____ Records supplied
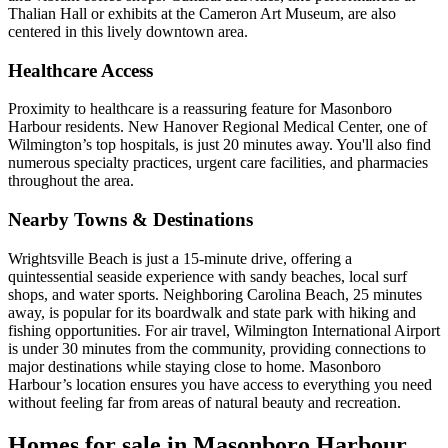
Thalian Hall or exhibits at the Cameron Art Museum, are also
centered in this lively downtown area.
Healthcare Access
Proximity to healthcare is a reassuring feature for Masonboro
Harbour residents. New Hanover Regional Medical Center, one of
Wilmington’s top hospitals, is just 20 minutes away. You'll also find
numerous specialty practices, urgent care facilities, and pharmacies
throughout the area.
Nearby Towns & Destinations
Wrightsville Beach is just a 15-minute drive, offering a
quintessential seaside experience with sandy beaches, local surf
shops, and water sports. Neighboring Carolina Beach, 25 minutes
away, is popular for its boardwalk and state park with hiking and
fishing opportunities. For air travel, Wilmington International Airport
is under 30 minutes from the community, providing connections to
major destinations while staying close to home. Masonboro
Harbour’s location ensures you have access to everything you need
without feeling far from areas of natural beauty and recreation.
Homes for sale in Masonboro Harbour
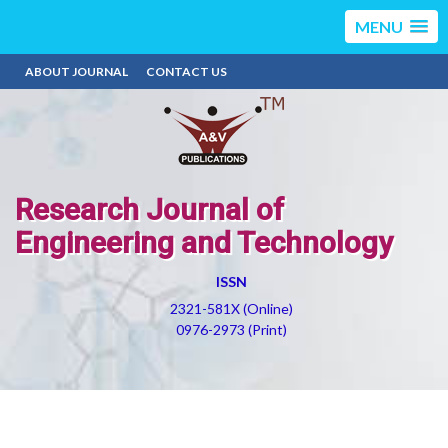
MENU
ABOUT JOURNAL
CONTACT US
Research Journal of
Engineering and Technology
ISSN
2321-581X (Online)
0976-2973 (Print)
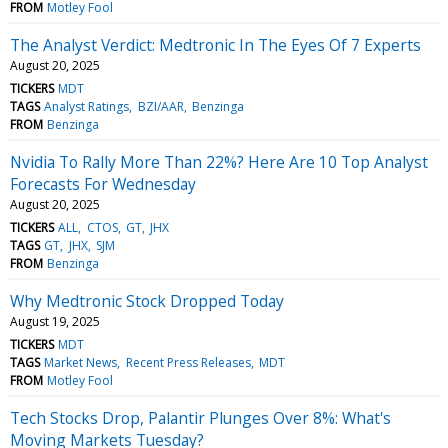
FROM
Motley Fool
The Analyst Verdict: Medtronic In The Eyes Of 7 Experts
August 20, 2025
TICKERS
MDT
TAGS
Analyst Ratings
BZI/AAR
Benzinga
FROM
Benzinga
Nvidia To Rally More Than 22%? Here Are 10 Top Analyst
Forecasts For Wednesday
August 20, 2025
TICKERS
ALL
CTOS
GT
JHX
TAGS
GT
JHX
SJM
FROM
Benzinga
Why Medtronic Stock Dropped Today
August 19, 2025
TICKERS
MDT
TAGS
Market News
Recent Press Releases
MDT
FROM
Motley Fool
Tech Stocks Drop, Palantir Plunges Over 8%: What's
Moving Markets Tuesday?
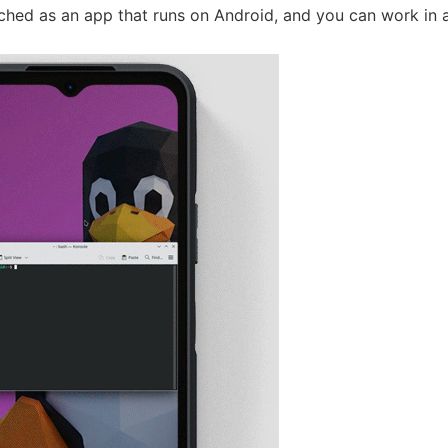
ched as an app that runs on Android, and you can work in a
________
→ **Activity**
In the entries above, find each line with the word "Wilmington" and return it.

→ **Final answer**
Wilmington’s top hospitals, is just 20 minutes away. You'll also find
fishing opportunities. For air travel, Wilmington International Airport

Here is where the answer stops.